Preventing Secrets at the Source: Vault Integration
Scanning catches secrets that slip through. The long-term fix is making it impossible to hardcode secrets because they never exist as plaintext in the developer's environment. This means every application reads credentials from a secrets manager at runtime — not from .env files, not from environment variables baked into container images, and certainly not from source code.

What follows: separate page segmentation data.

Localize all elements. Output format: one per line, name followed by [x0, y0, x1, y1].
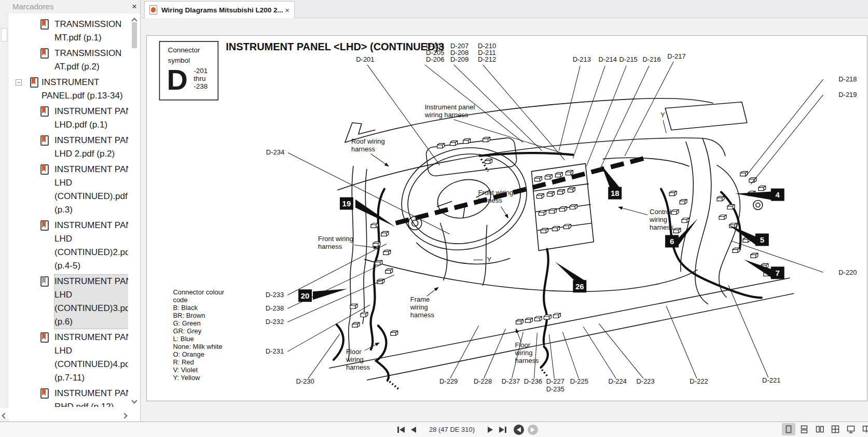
- connector-cube-icon: [557, 190, 564, 194]
- connector-cube-icon: [563, 224, 571, 229]
- connector-cube-icon: [534, 177, 542, 181]
- leader-line: [751, 95, 823, 185]
- bookmark-icon: [40, 220, 49, 231]
- harness-label: wiring: [346, 356, 364, 363]
- connector-cube-icon: [450, 141, 458, 146]
- document-canvas: INSTRUMENT PANEL <LHD> (CONTINUED)3 Conn…: [141, 18, 868, 421]
- connector-label: D-209: [450, 55, 469, 63]
- single-page-view-icon[interactable]: [782, 423, 795, 435]
- bookmark-item[interactable]: INSTRUMENT PANELLHD.pdf (p.1): [8, 105, 128, 132]
- bookmarks-vertical-scrollbar[interactable]: [131, 13, 138, 407]
- connector-label: D-228: [474, 377, 492, 385]
- wire-colour-label: Y: [660, 111, 665, 119]
- connector-cube-icon: [352, 322, 360, 327]
- bookmark-label: INSTRUMENT PANELLHD(CONTINUED)4.pdf(p.7-…: [54, 331, 128, 385]
- diagram-line-art: [329, 98, 794, 389]
- last-page-button[interactable]: [499, 427, 506, 433]
- leader-line: [287, 244, 387, 295]
- bookmark-item[interactable]: INSTRUMENT PANELRHD.pdf (p.12): [8, 387, 128, 407]
- document-tab[interactable]: Wiring DIagrams Mitsubishi L200 2... ×: [144, 1, 295, 18]
- split-view-view-icon[interactable]: [860, 423, 868, 435]
- history-forward-button[interactable]: [528, 425, 538, 435]
- connector-label: D-216: [642, 55, 660, 63]
- leader-line: [586, 66, 626, 166]
- connector-label: D-229: [439, 377, 458, 385]
- callout-pointer: [728, 224, 756, 245]
- tab-close-icon[interactable]: ×: [285, 6, 290, 15]
- harness-label: Front wiring: [478, 189, 514, 196]
- rail-handle[interactable]: [1, 28, 7, 41]
- history-back-button[interactable]: [514, 425, 524, 435]
- presentation-view-icon[interactable]: [844, 423, 858, 435]
- colour-code-line: BR: Brown: [173, 312, 205, 319]
- colour-code-line: R: Red: [173, 358, 194, 366]
- bookmark-label: INSTRUMENT PANELLHD(CONTINUED)3.pdf(p.6): [54, 275, 128, 329]
- bookmark-item[interactable]: INSTRUMENT PANELLHD(CONTINUED)3.pdf(p.6): [8, 275, 128, 329]
- connector-label: D-213: [573, 55, 591, 63]
- svg-text:-238: -238: [194, 82, 208, 90]
- bookmark-item[interactable]: TRANSMISSIONAT.pdf (p.2): [8, 47, 128, 74]
- connector-cube-icon: [717, 196, 724, 201]
- connector-cube-icon: [673, 228, 681, 233]
- colour-code-line: O: Orange: [173, 350, 204, 358]
- connector-cube-icon: [759, 186, 766, 191]
- scroll-left-icon[interactable]: [3, 411, 7, 420]
- leader-line: [534, 333, 537, 378]
- connector-cube-icon: [544, 315, 551, 319]
- connector-cube-icon: [539, 211, 546, 216]
- connector-cube-icon: [568, 188, 575, 192]
- previous-page-button[interactable]: [411, 427, 416, 433]
- panel-close-icon[interactable]: ×: [132, 1, 137, 13]
- bookmarks-horizontal-scrollbar[interactable]: [0, 408, 131, 418]
- scroll-down-icon[interactable]: [132, 396, 136, 405]
- facing-view-icon[interactable]: [813, 423, 826, 435]
- harness-label: harness: [318, 243, 342, 250]
- first-page-button[interactable]: [397, 427, 405, 433]
- connector-cube-icon: [381, 231, 389, 236]
- leader-line: [583, 327, 616, 378]
- connector-cube-icon: [733, 248, 740, 252]
- connector-cube-icon: [383, 250, 391, 255]
- bookmark-icon: [40, 332, 49, 343]
- connector-label: D-218: [838, 75, 857, 83]
- scrollbar-thumb[interactable]: [132, 22, 137, 48]
- bookmark-item[interactable]: INSTRUMENT PANELLHD(CONTINUED).pdf(p.3): [8, 163, 128, 217]
- document-area: Wiring DIagrams Mitsubishi L200 2... ×: [141, 0, 868, 421]
- connector-label: D-231: [266, 347, 284, 355]
- connector-cube-icon: [463, 139, 471, 144]
- leader-line: [288, 153, 450, 234]
- connector-label: D-220: [838, 269, 857, 276]
- leader-line: [599, 323, 643, 378]
- connector-symbol-box: Connector symbol D -201 thru -238: [159, 41, 218, 100]
- continuous-view-icon[interactable]: [797, 423, 811, 435]
- callout-number: 7: [776, 269, 780, 277]
- collapse-toggle-icon[interactable]: −: [16, 79, 22, 86]
- connector-cube-icon: [541, 228, 548, 233]
- next-page-button[interactable]: [488, 427, 493, 433]
- bookmark-item[interactable]: INSTRUMENT PANELLHD 2.pdf (p.2): [8, 134, 128, 161]
- connector-cube-icon: [669, 191, 677, 196]
- callout-number: 19: [342, 199, 351, 208]
- colour-code-line: V: Violet: [173, 366, 198, 374]
- bookmark-item[interactable]: −INSTRUMENTPANEL.pdf (p.13-34): [8, 76, 128, 103]
- connector-cube-icon: [553, 313, 560, 318]
- connector-cube-icon: [350, 304, 357, 308]
- bookmark-item[interactable]: INSTRUMENT PANELLHD(CONTINUED)4.pdf(p.7-…: [8, 331, 128, 385]
- connector-cube-icon: [566, 171, 573, 175]
- harness-label: Instrument panel: [425, 103, 475, 111]
- callout-number: 26: [575, 282, 584, 291]
- connector-cube-icon: [671, 210, 679, 215]
- page-number-display[interactable]: 28 (47 DE 310): [423, 426, 480, 433]
- harness-label: Frame: [410, 295, 430, 303]
- scroll-right-icon[interactable]: [122, 411, 127, 420]
- connector-label: D-225: [570, 377, 588, 385]
- connector-cube-icon: [555, 173, 562, 177]
- bookmark-item[interactable]: INSTRUMENT PANELLHD(CONTINUED)2.pdf(p.4-…: [8, 219, 128, 273]
- leader-line: [728, 285, 768, 377]
- continuous-facing-view-icon[interactable]: [829, 423, 842, 435]
- bookmark-label: INSTRUMENT PANELLHD 2.pdf (p.2): [54, 134, 128, 161]
- bookmark-icon: [40, 388, 49, 399]
- bookmark-item[interactable]: TRANSMISSIONMT.pdf (p.1): [8, 18, 128, 45]
- connector-label: D-222: [690, 377, 708, 385]
- connector-cube-icon: [570, 205, 577, 209]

In a Kubernetes environment, the canonical pattern is External Secrets Operator (ESO), which syncs secrets from Vault or AWS Secrets Manager into Kubernetes Secret objects that the pod consumes as environment variables or mounted files. The secret material never passes through the CI pipeline or the container image build.
Secrets scanning is not a one-time audit — it is a continuously running control. The organizations that handle secrets well treat every credential as ephemeral: short-lived, automatically rotated, and never human-readable in production. The scanning layer exists not because the vault pattern failed, but because humans inevitably take shortcuts during incidents, debugging sessions, and local development. Your job is to make those shortcuts visible and correctable before they become breaches.